Tomó aire profundamente y descendió de nuevo. Siguiendo la estela de mucosidad, encontró que esta terminaba en lo que parecía una roca sólida y amorfa de varios metros. Sin tener muy claro qué hacer, marcó el epicentro del hedor y lanzó su arpón con fuerza, aunque sin mucha precisión. Solo consiguió que el pulpo cambiara de forma, se camuflara y escapara de su vista.

No fue un fracaso total. En la línea de huida del molusco, otros olores se entremezclaban. Ayudado por la suave corriente, Theo los identificó: era un aroma distinto, químico, ajeno a su entendimiento… pero que le evocaba algo muy claro: miedo.

Parecía que, al detectar a un depredador, el pulpo había liberado una serie de sustancias, entre ellas, una inconfundible feromona de alarma.

Theo regresó a la superficie, extasiado por su descubrimiento.

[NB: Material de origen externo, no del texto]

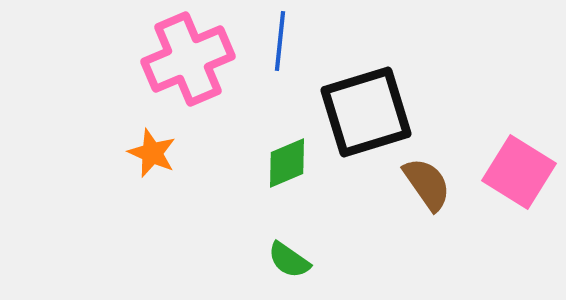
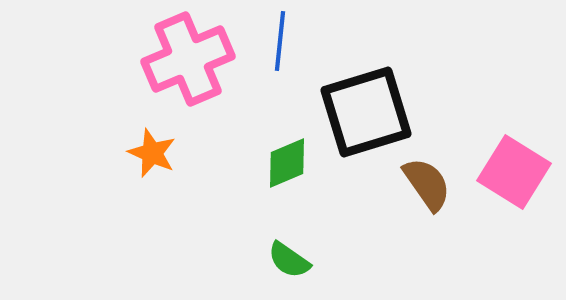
pink square: moved 5 px left
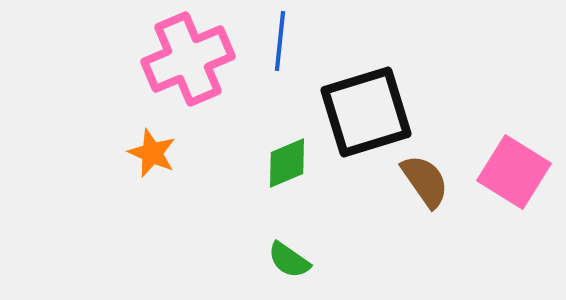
brown semicircle: moved 2 px left, 3 px up
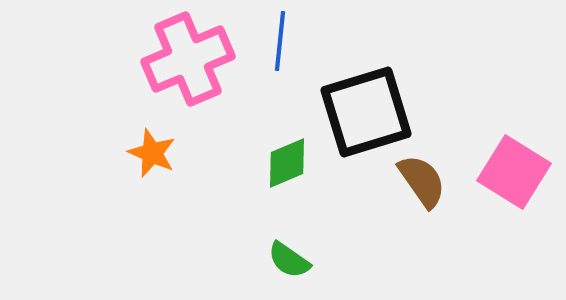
brown semicircle: moved 3 px left
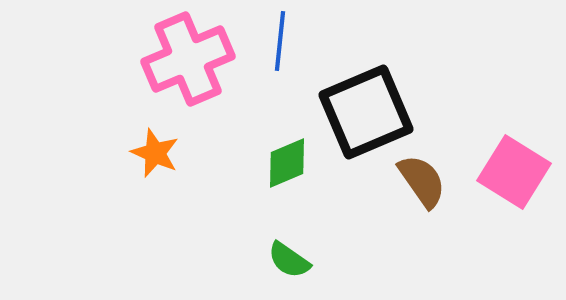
black square: rotated 6 degrees counterclockwise
orange star: moved 3 px right
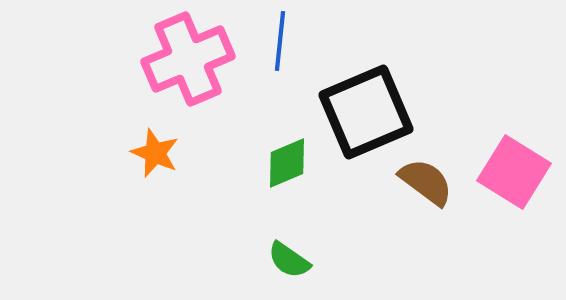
brown semicircle: moved 4 px right, 1 px down; rotated 18 degrees counterclockwise
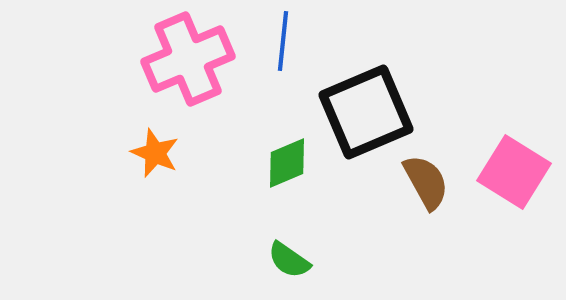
blue line: moved 3 px right
brown semicircle: rotated 24 degrees clockwise
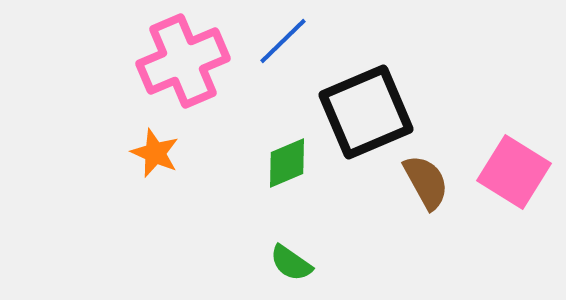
blue line: rotated 40 degrees clockwise
pink cross: moved 5 px left, 2 px down
green semicircle: moved 2 px right, 3 px down
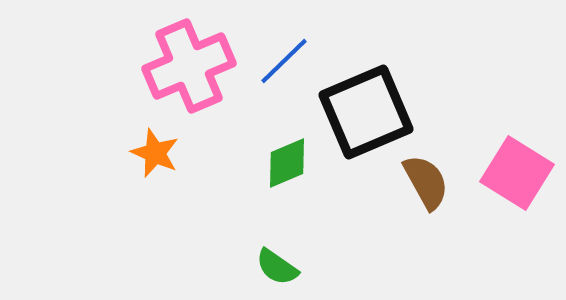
blue line: moved 1 px right, 20 px down
pink cross: moved 6 px right, 5 px down
pink square: moved 3 px right, 1 px down
green semicircle: moved 14 px left, 4 px down
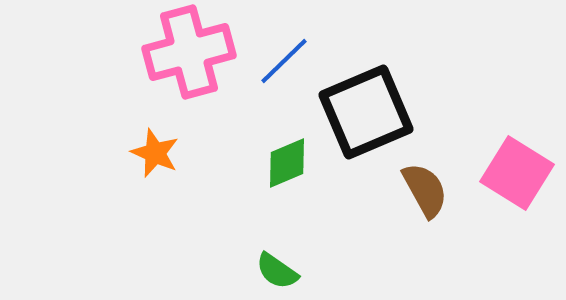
pink cross: moved 14 px up; rotated 8 degrees clockwise
brown semicircle: moved 1 px left, 8 px down
green semicircle: moved 4 px down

Luego nadó unos diez metros hacia el sur, divisando bancos de peces que brillaban al moverse con su presencia.

Ya en el nuevo sitio, Theo retomó su rutina. En el lecho marino, rastreó nuevamente el olor a tinta y mucosidad. Incapaz de distinguir entre roca, coral o musgo, cerró los ojos y dejó que su nariz guiara el golpe. Esta vez, con menos fuerza pero mayor precisión, lanzó un impacto seco que acertó en el cuerpo del invertebrado. Un golpe de suerte: le había dado en el cerebro.

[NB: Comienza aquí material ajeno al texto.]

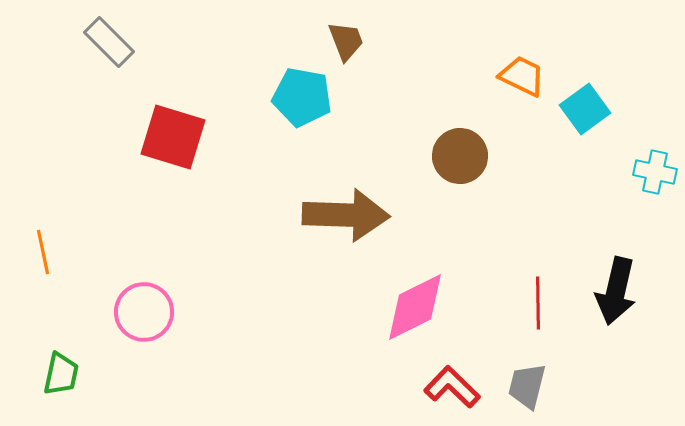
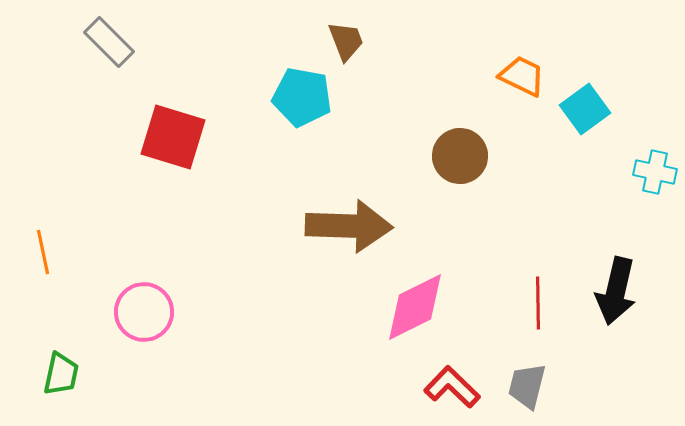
brown arrow: moved 3 px right, 11 px down
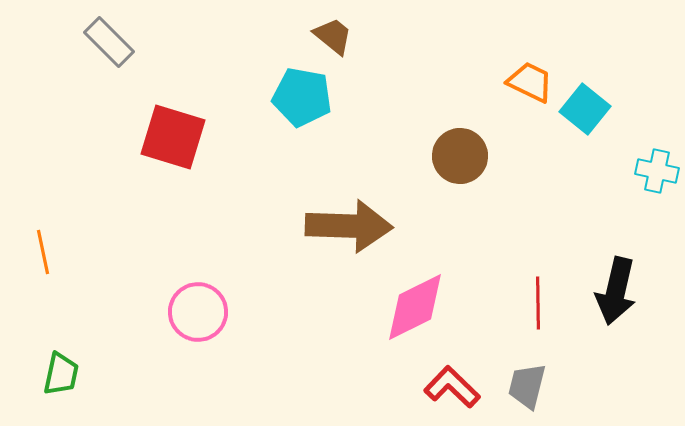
brown trapezoid: moved 13 px left, 5 px up; rotated 30 degrees counterclockwise
orange trapezoid: moved 8 px right, 6 px down
cyan square: rotated 15 degrees counterclockwise
cyan cross: moved 2 px right, 1 px up
pink circle: moved 54 px right
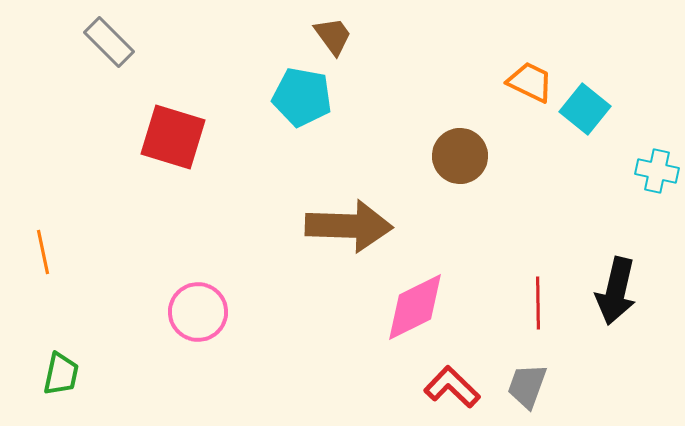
brown trapezoid: rotated 15 degrees clockwise
gray trapezoid: rotated 6 degrees clockwise
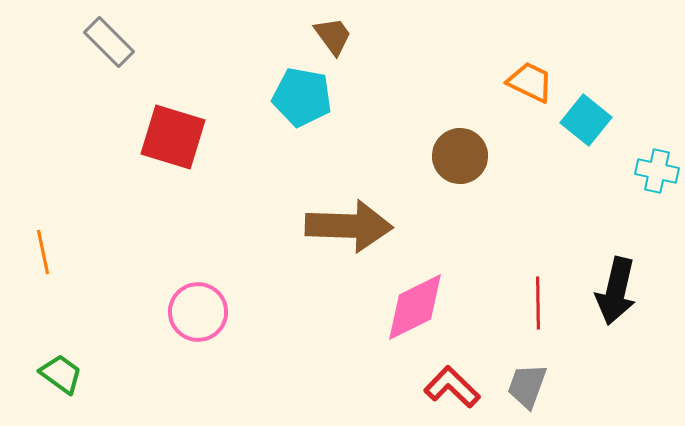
cyan square: moved 1 px right, 11 px down
green trapezoid: rotated 66 degrees counterclockwise
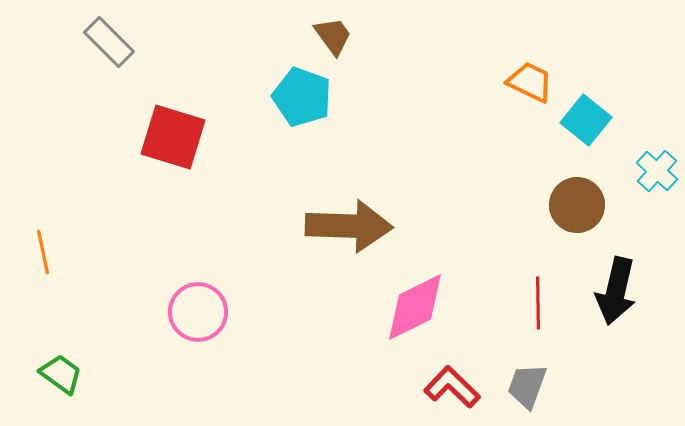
cyan pentagon: rotated 10 degrees clockwise
brown circle: moved 117 px right, 49 px down
cyan cross: rotated 30 degrees clockwise
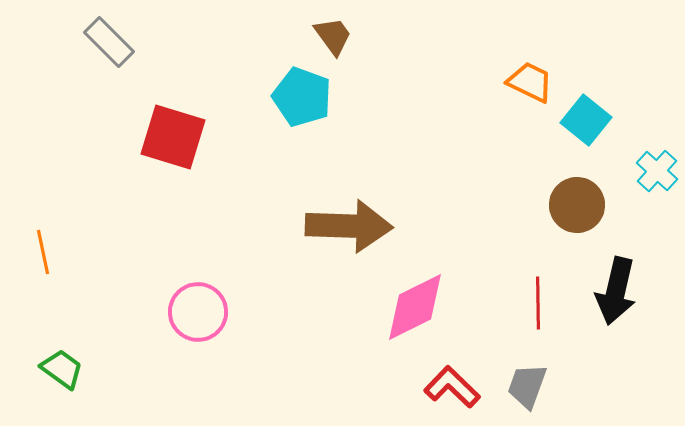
green trapezoid: moved 1 px right, 5 px up
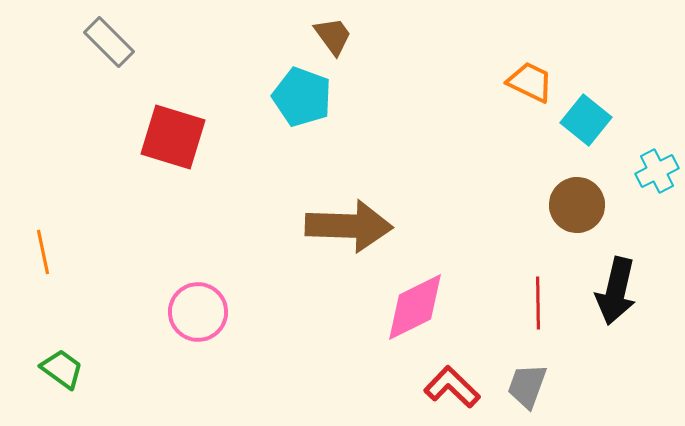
cyan cross: rotated 21 degrees clockwise
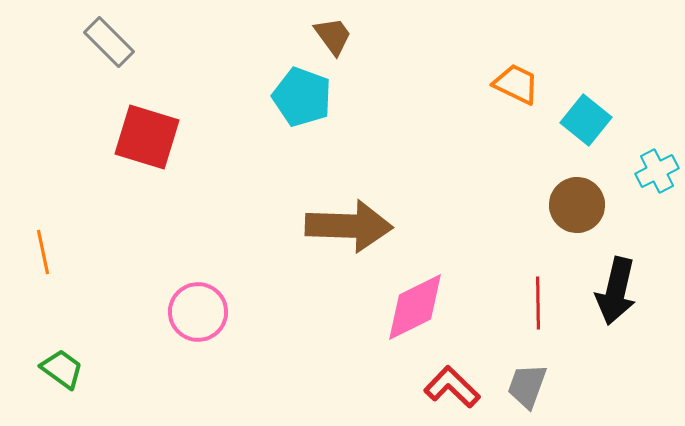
orange trapezoid: moved 14 px left, 2 px down
red square: moved 26 px left
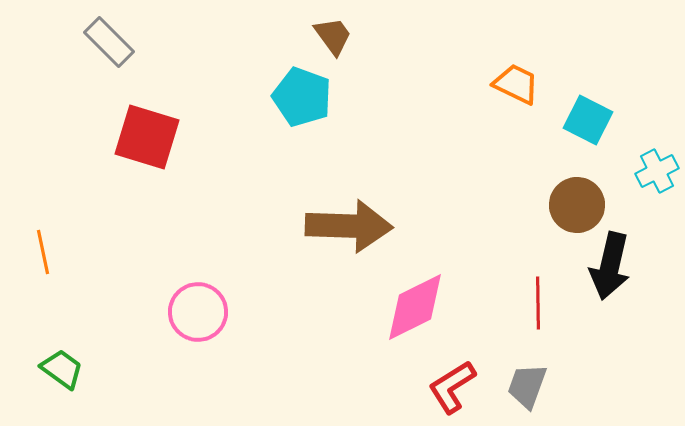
cyan square: moved 2 px right; rotated 12 degrees counterclockwise
black arrow: moved 6 px left, 25 px up
red L-shape: rotated 76 degrees counterclockwise
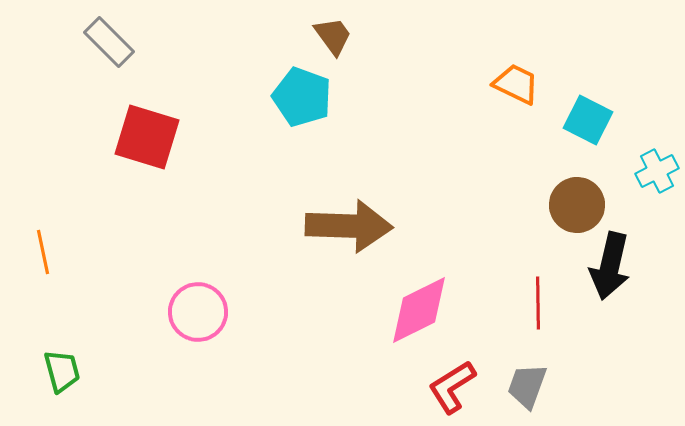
pink diamond: moved 4 px right, 3 px down
green trapezoid: moved 2 px down; rotated 39 degrees clockwise
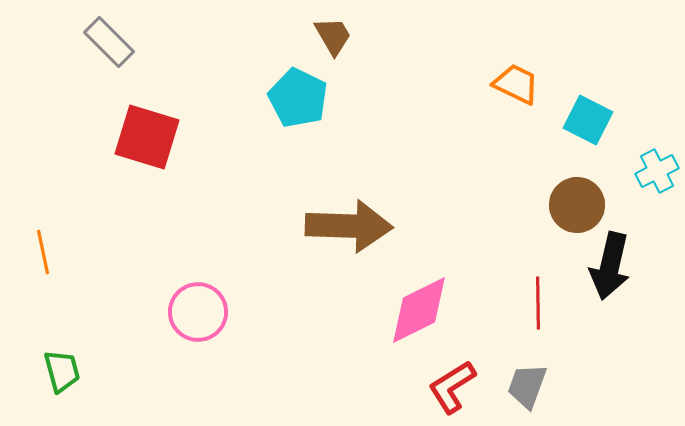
brown trapezoid: rotated 6 degrees clockwise
cyan pentagon: moved 4 px left, 1 px down; rotated 6 degrees clockwise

Con cuidado, nadó hacia el claro cielo, satisfecho de su recompensa, braceó rápidamente a la orilla; no quería que el olor de su presa atrajera visitas inesperadas.

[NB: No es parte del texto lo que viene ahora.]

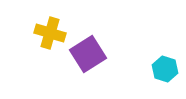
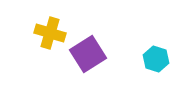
cyan hexagon: moved 9 px left, 10 px up
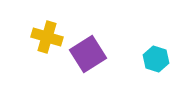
yellow cross: moved 3 px left, 4 px down
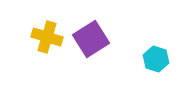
purple square: moved 3 px right, 15 px up
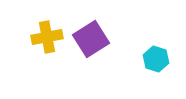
yellow cross: rotated 28 degrees counterclockwise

Ya recompuesto y sin abusar de su capacidad, sintió el costo abrumador: el cansancio físico se mezclaba con la extenuante labor de olfatear bajo el agua, procesando finalmente lo que apenas rozaba su nariz. Sacó algunas conclusiones.

Bajo el agua, el olor se disipa rápidamente. Es débil y está sujeto a las corrientes marinas. Su límite parecía estar entre uno y dos minutos antes de presentar molestias. Si forzaba más allá, aumentaba el rango de captación, incluso de los olores más suaves, pero el tiempo de uso se reducía drásticamente a unos segundos. El agotamiento era casi inmediato, como cuando estaba en el mercado. Y, por último, el olor del miedo o la alarma: ese aroma podía variar entre especies, pero tenía una nota inconfundible: el temor a morir.

Ya más calmado, Theo contempló su pesca del día: un pulpo de un metro de diámetro, con un corte preciso en el centro de la cabeza. Sus brazos, cubiertos de ventosas, caían inertes, balanceándose. Decidió no perder tiempo y corrió al local de su madre para entregar la que esperaba fuera la primera de muchas presas.